Nineteenth century fortification in Chile

Fort Lambert (also known as Fort Coquimbo) is a nineteenth century fortification sited on the "Castillo del Carmen" hill at the northern end of Coquimbo bay on the eastern side of the peninsular accommodating the old heart of Coquimbo in central Chile. This part of the city is known as "Punta Pelícanos" ("Pelican Promontory") because just off the coast there is a small island inhabited by pelicans.

Fort Lambert no longer has an operational role militarily, but it is a popular tourist destination because of the views it provides across the Bay of Coquimbo.

==History==
The first fortification on the promontory was constructed in 1865 when two small cannon were set up on the "Castillo del Carmen" hill in order to defend the Bay of Coquimbo during the war with Spain. The cannon were later withdrawn on the orders of the mayor.

A new fortress was constructed in the same place by the entrepreneur Carlos J. Lambert in order to protect the port of Coquimbo from possible attacks by Peruvian ships during the War of the Pacific. A 150-pound muzzle loading cannon from the British Armstrong munitions company was installed on 10 July 1879 by soldiers of the Municipal Artillery Brigade under the command of Engineer Eleazar Lezaeta Acharán on the fortifications constructed by Delmiro Koch.

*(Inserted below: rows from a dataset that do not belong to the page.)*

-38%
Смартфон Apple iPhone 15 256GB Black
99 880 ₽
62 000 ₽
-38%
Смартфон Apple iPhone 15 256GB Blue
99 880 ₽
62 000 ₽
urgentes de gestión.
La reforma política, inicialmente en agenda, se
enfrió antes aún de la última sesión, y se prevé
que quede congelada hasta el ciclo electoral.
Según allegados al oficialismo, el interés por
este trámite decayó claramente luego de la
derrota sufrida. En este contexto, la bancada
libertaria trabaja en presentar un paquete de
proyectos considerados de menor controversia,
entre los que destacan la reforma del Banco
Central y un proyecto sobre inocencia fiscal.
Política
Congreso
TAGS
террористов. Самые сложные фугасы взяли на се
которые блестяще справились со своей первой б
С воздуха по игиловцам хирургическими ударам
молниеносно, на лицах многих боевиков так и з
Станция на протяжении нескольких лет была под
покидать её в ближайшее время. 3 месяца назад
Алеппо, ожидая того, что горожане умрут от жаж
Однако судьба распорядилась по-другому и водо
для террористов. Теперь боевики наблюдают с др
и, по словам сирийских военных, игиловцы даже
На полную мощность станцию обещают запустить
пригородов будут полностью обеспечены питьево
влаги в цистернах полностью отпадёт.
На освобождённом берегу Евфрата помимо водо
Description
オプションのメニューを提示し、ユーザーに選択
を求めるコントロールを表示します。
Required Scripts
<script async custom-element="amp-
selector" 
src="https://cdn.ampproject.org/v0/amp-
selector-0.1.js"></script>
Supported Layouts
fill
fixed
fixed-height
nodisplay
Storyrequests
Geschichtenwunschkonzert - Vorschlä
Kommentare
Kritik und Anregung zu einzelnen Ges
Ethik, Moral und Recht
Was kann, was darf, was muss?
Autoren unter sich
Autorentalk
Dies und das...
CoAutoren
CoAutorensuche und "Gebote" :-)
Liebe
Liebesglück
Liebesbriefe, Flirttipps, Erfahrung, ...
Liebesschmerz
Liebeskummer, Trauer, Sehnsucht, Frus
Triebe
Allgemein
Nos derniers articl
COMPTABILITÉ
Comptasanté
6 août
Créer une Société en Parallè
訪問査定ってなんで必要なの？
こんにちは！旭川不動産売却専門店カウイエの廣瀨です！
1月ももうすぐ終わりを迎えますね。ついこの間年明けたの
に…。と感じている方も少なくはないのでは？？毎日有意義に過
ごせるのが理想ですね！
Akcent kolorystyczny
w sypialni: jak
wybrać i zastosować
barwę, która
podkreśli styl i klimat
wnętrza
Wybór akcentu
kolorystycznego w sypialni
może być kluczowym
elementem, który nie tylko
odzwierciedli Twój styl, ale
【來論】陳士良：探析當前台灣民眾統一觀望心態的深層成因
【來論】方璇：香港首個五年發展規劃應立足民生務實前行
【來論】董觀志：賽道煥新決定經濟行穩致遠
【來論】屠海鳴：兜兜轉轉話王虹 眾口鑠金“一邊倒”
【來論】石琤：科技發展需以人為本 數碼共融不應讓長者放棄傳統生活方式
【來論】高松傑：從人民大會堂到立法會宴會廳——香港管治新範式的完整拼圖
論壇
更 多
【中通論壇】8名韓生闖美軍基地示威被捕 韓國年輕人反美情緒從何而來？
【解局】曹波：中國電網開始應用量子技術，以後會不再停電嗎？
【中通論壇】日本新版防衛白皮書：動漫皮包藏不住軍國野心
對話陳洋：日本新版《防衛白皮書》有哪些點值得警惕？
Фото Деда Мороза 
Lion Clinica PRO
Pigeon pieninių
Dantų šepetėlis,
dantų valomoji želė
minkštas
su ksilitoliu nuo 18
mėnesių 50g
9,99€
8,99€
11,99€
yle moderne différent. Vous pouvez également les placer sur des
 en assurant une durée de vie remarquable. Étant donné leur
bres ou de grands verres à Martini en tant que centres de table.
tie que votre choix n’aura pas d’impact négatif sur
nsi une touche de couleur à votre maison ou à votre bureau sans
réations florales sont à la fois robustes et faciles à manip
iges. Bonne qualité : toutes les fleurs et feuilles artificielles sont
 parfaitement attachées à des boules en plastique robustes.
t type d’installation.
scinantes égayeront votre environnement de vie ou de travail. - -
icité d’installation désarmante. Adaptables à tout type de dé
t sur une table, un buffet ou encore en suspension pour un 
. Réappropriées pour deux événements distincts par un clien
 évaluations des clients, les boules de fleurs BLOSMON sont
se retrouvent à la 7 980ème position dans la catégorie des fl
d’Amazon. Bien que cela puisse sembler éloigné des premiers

For more than a century the fort was maintained in its original state, with the cannon positioned at its center, but by 2005 there had nevertheless been significant structural deterioration. In 2003 the municipality launched a rescue plan which involved investing 68 Million Pesos. The structure was both restored and expanded, with the addition of three additional stone-built low lookout towers with lighting and benches. Along the approach road, approximately 100 meters to the south of the fort, a stone entrance portal was also constructed, using local stones, and the access path was paved. The restored Fort Lambert was officially inaugurated in 2005.

Still visible close by are the remains of a building that at one time served as a women's prison, before being converted for use as a school and, more recently, used by the Chilean navy.